Deixei a Igreja Católica, me mandaram
para a Igreja Evangélica Assembleia de Deus, onde busquei a cura e não
deu certo, depois fui no pai de santo e ele me disse que eu tinha a
pomba gira com duas cabeças desgovernadas… Tomei xaropada, tomei leite
de égua, xaropada de amendoim… Toda a minha família tentou me “ajudar” a
sair disso, mas não saí, aí vim para a capital, estudei, tive a
oportunidade de viver na Europa, casei, e foi aí que me identifiquei. E
hoje, se tiver cura, não quero me curar, estou muito feliz assim.
A Gralha – Desmentindo cada vez mais o Marco Feliciano, dizendo que não há a cura gay?
Toni Reis - Com certeza,
essa questão do Feliciano é um engodo. A pessoa pode ou não assumir, há
pessoas que não assumem na sociedade. Conhecemos pessoas no meio
político ou profissional que são homossexuais que acabam não se
assumindo para elas mesmas. Isso pode acontecer. A pessoa sublimar seus
desejos. Eu quero viver intensamente.
Gralha – É nesse momento que você se torna essa liderança?
Toni Reis – Eu sempre fui
liderança. Eu lembro que com 12 anos fui coordenador de classe, fui do
grêmio estudantil Olavo Bilac, fazia o jornalzinho da escola. Eu sempre
tive essa liderança e mesmo – até uma questão psicológica – para superar
o preconceito e discriminação, eu usava isso. Se eu não era convidado
para jogar bola, eu comprava a bola para ser o primeiro a ser chamado.
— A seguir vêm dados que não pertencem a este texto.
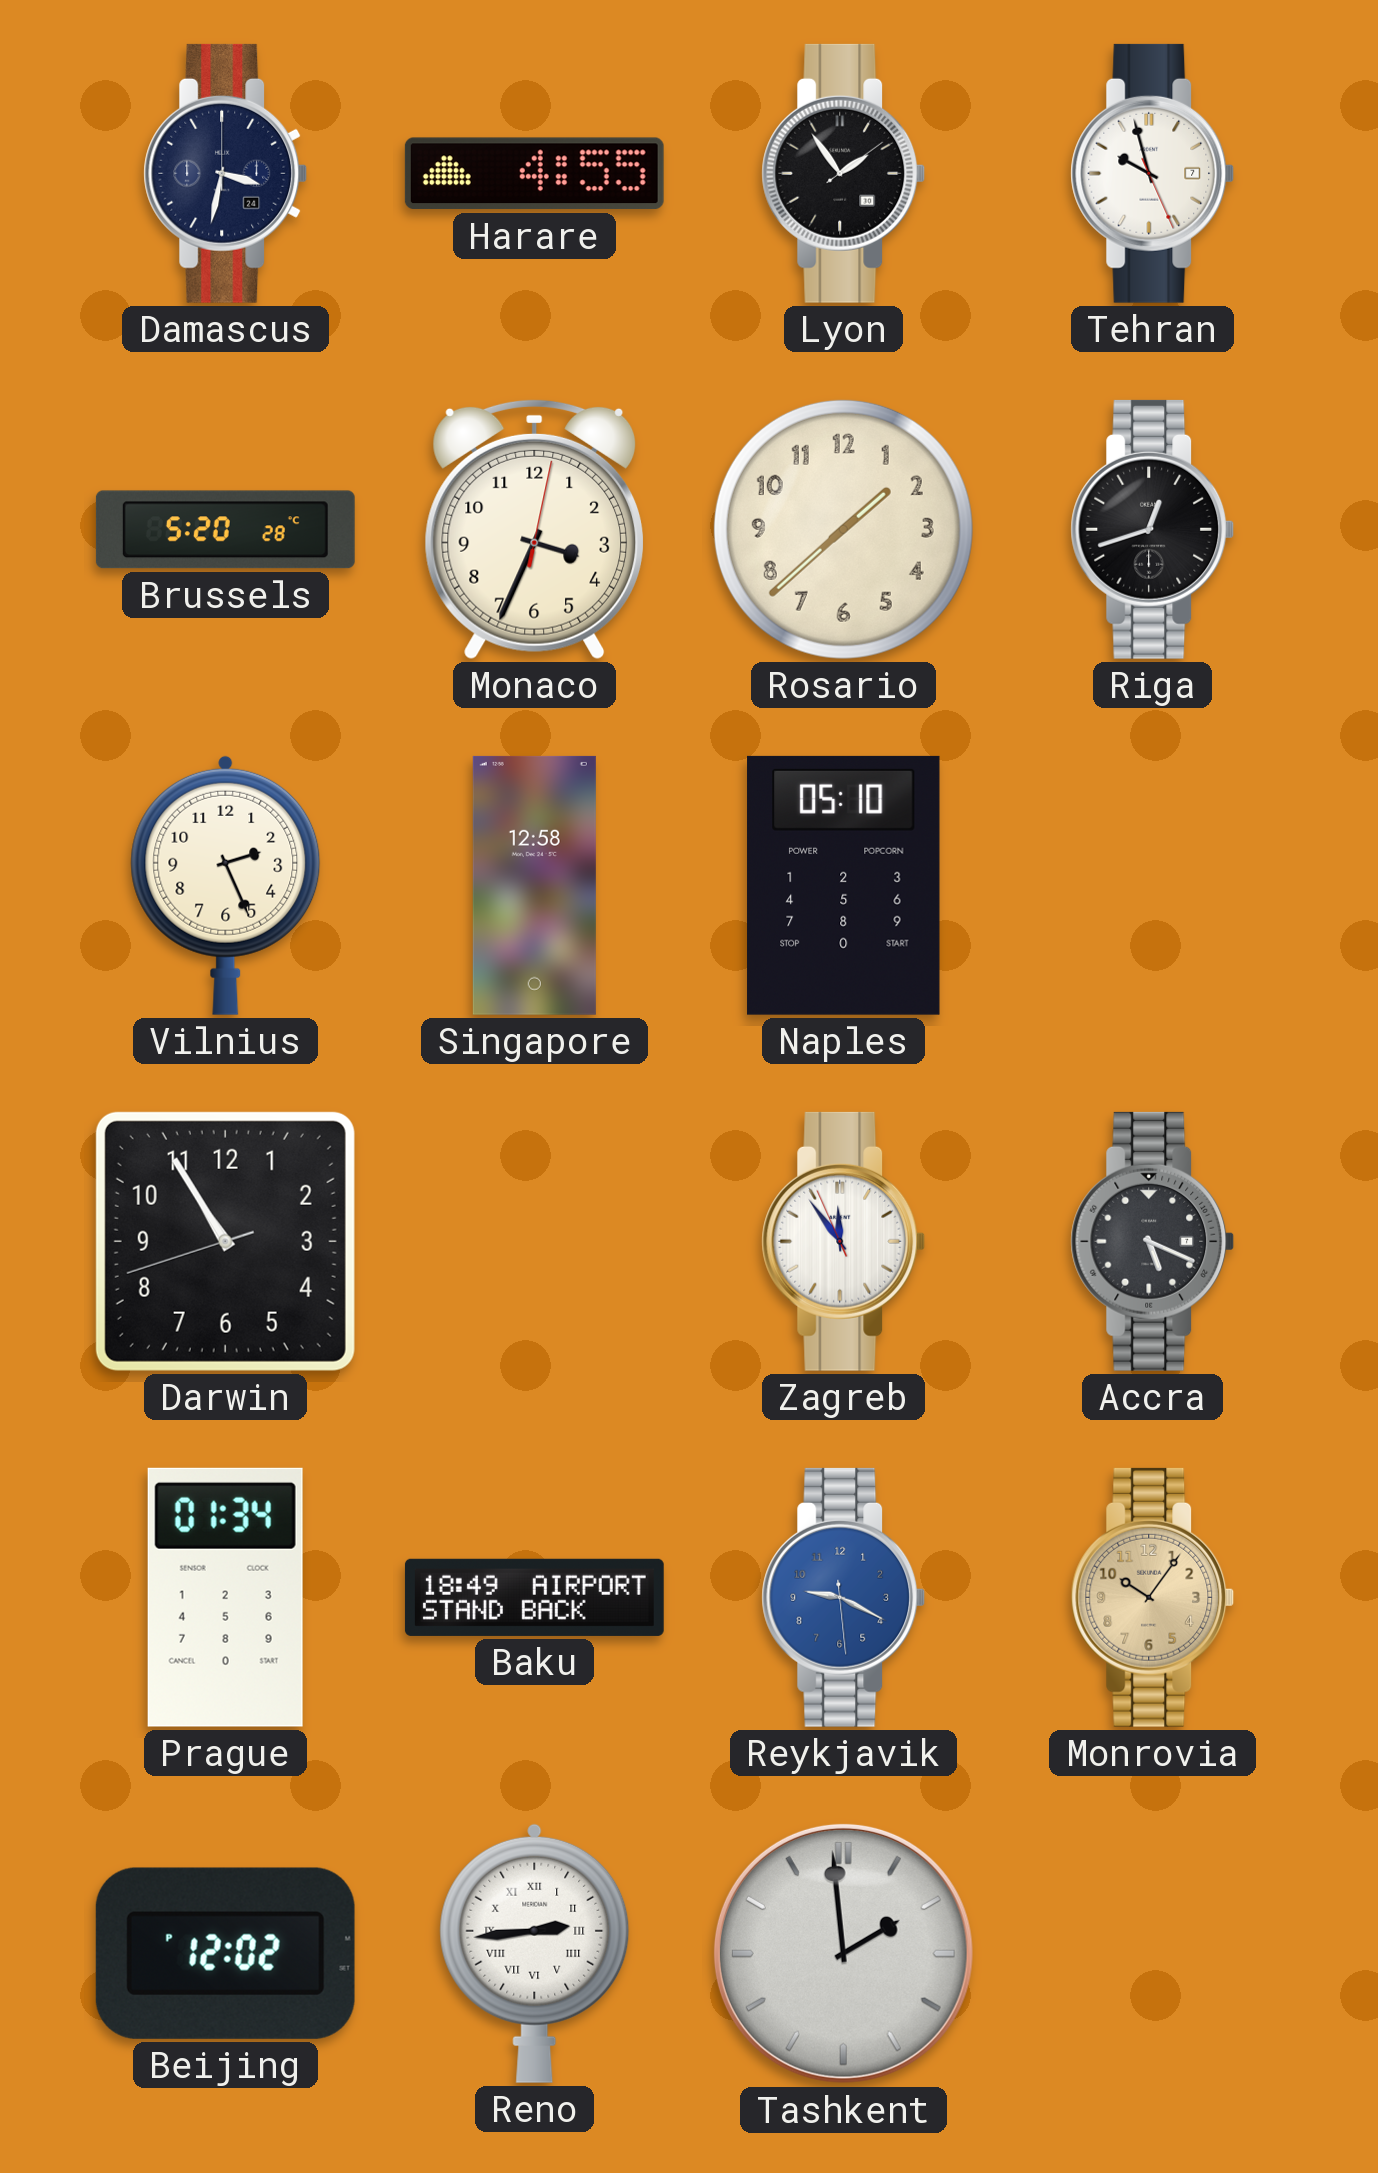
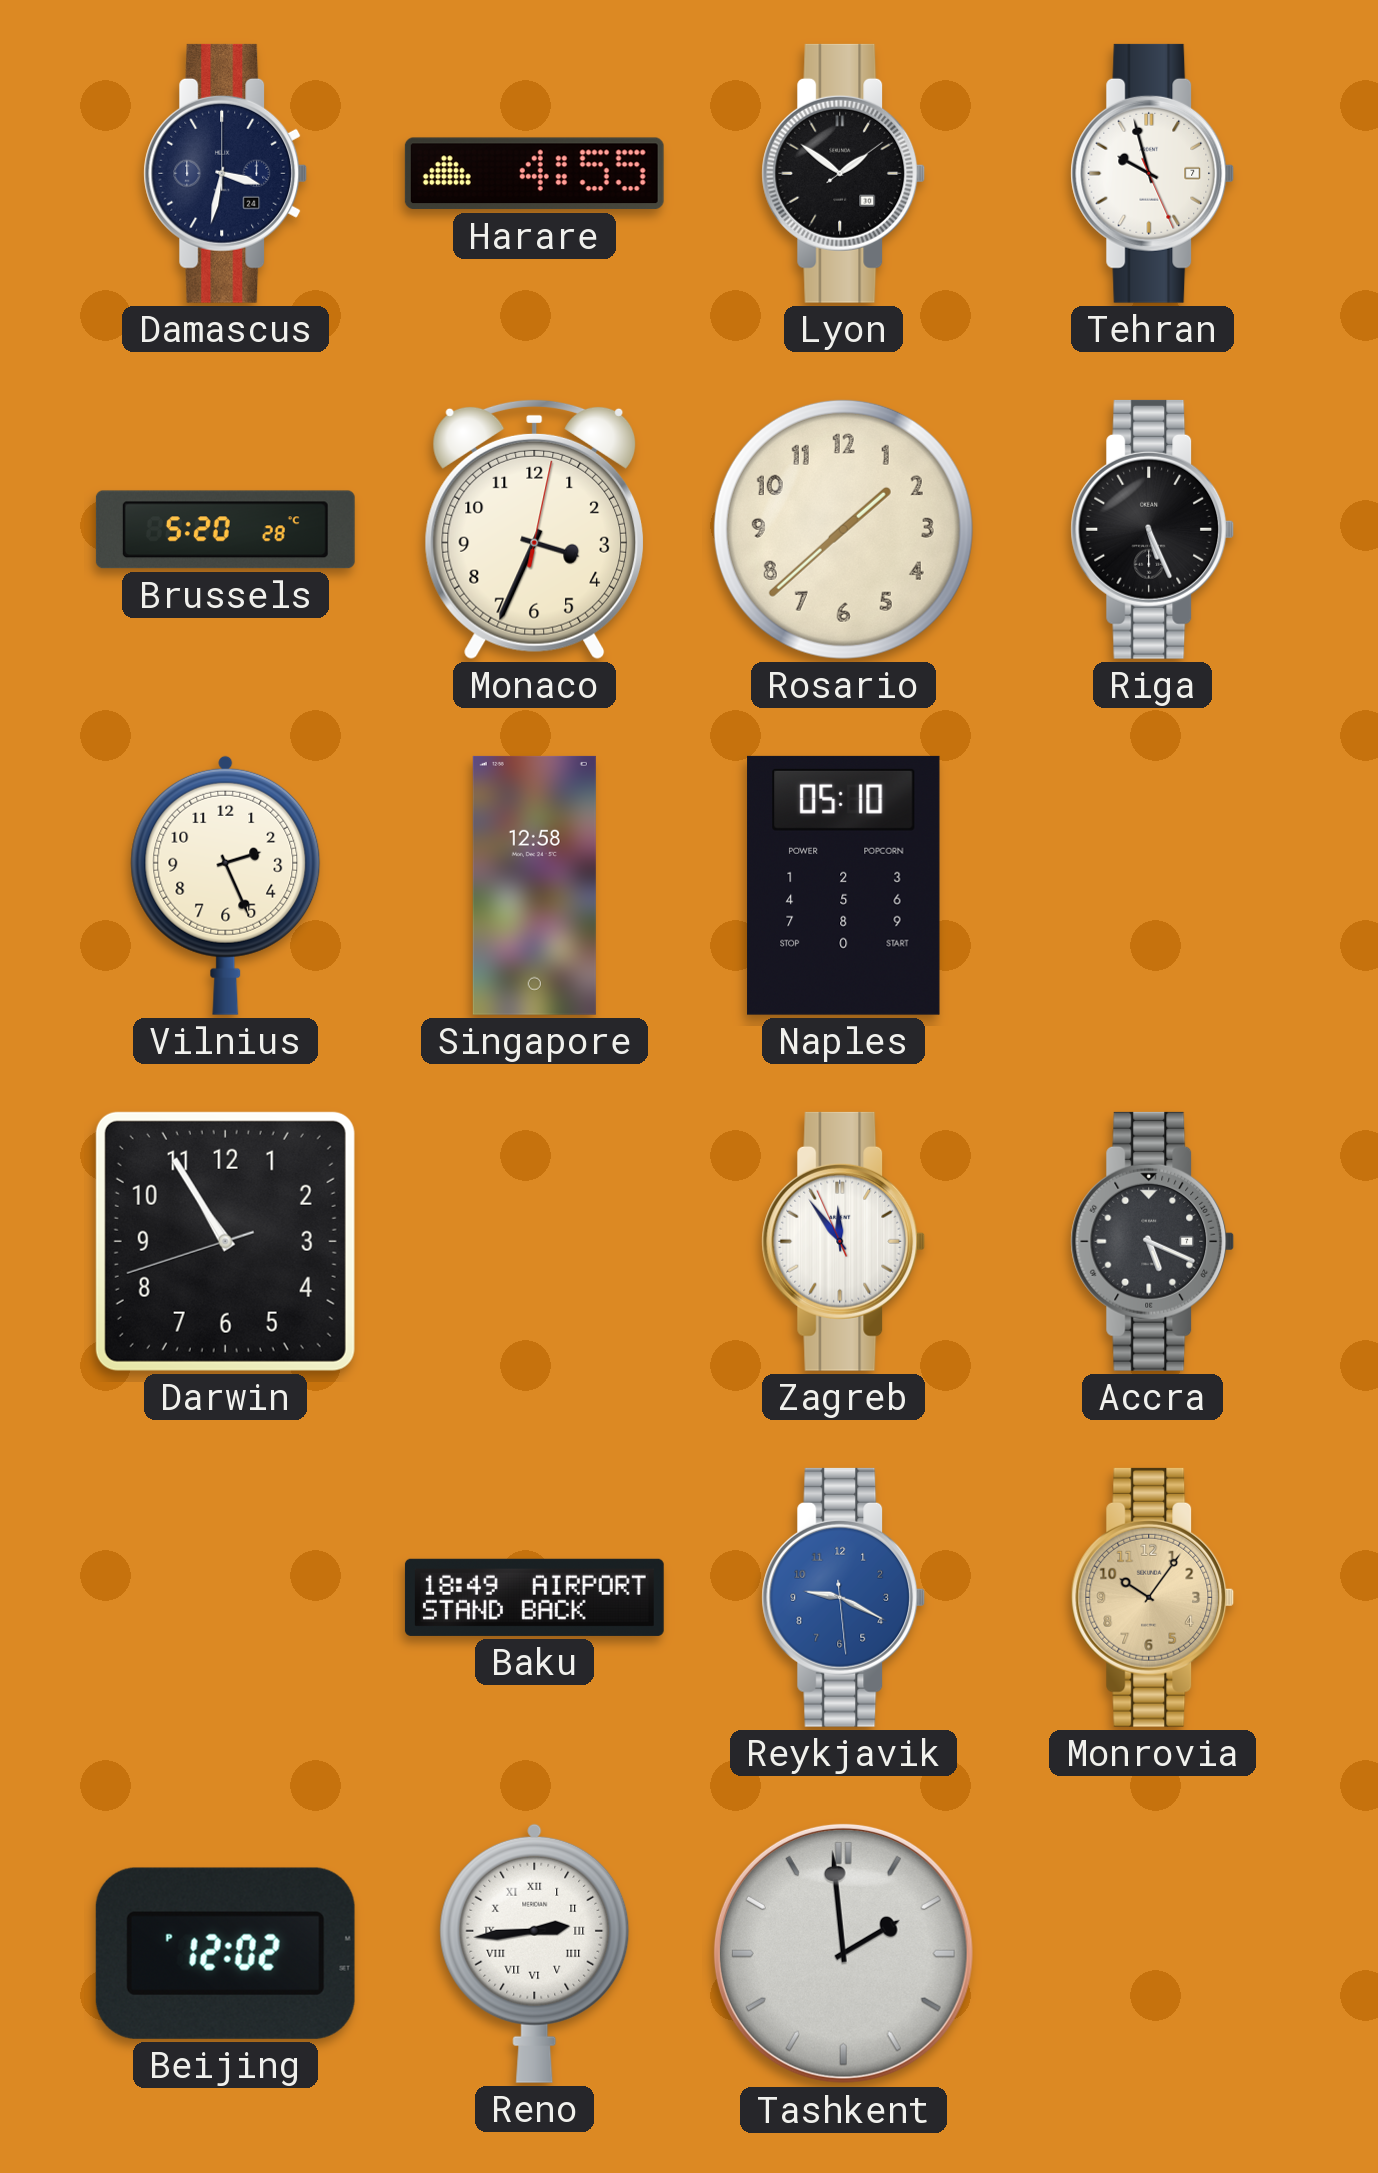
Lyon: 1:54 -> 1:51
Riga: 12:42 -> 5:26
Prague: 01:34 -> none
Eu sempre me utilizei da liderança. Por todo esse sofrimento eu falo
isso muito abertamente, de forma muito tranquila. Depois que vim para
Curitiba, que comecei a fazer a discussão de gênero na Universidade
Federal, fui presidente da Casa do Estudante Universitário. Eu sempre
gostei muito de política. Os meus apoiadores sempre me diziam: “Toni,
não precisa falar que você é gay. Vamos tentar falar que você não é. “
Mas sempre achei que precisava falar.
E foi na Europa que eu entendi. Chegando a
Madrid, participei de grupos LGBT; no Partido Comunista em Milão. na
Itália; depois na França, na Inglaterra, fiz parte de várias
organizações LGBT. Foi lá que percebi que a questão da homofobia e do
preconceito é cultural e se a gente aprende a ser homofóbico, ter a
homofobia internalizada, se é cultura isso a gente pode mudar. Quando
voltei pra Curitiba, fiquei três meses, cheguei em janeiro de 1992 e em
março nós criamos o Grupo Dignidade. E foi muito difícil. A gente fez
divulgação e não aparecia ninguém, só eu e meu companheiro que fazia
reunião lá em casa. Com pauta, ata e ficávamos discutindo. Ai apareceu
uma pessoa e ficamos muito felizes. Em junho, apareceram umas dez
pessoas. Mas ninguém queria colocar o nome. Tivemos que emprestar RG e
CPF para formar o Grupo Dignidade. Ninguém queria aparecer. Aí coloquei a
cara para bater. E começamos.. No nosso estatuto tinha a questão de
formarmos uma associação brasileira que formamos em 1995 e eu tinha,
desde 1983, mantido correspondência com Luiz Mott, porque eu tinha muita
curiosidade, queria saber, queria ler sobre o assunto. Eu li muito
sobre o assunto: gay, lésbica…
Naquela época era homossexual, não se
falava LGBT. Naquela época, em 1984, não se falava muito em
homossexualismo. Foi aí que eu me tornei a liderança, a partir de formar
um grupo, me envolver, trabalhar coletivamente. E aí essa liderança
veio, se manifestou, nunca foi planejada e sim, consequência. Hoje eu
falo e me sinto muito bem, encontro pessoas que me dizem: “Toni você me
ajudou, quando eu li a sua entrevista na Veja em 1993; quando você foi
no Serginho Groismann, em 1995.” Creio que a liderança, no campo LGBT,
veio a partir da minha história de vida.
Gralha – Quais os maiores obstáculos/dificuldades para o debate LGBT no Brasil?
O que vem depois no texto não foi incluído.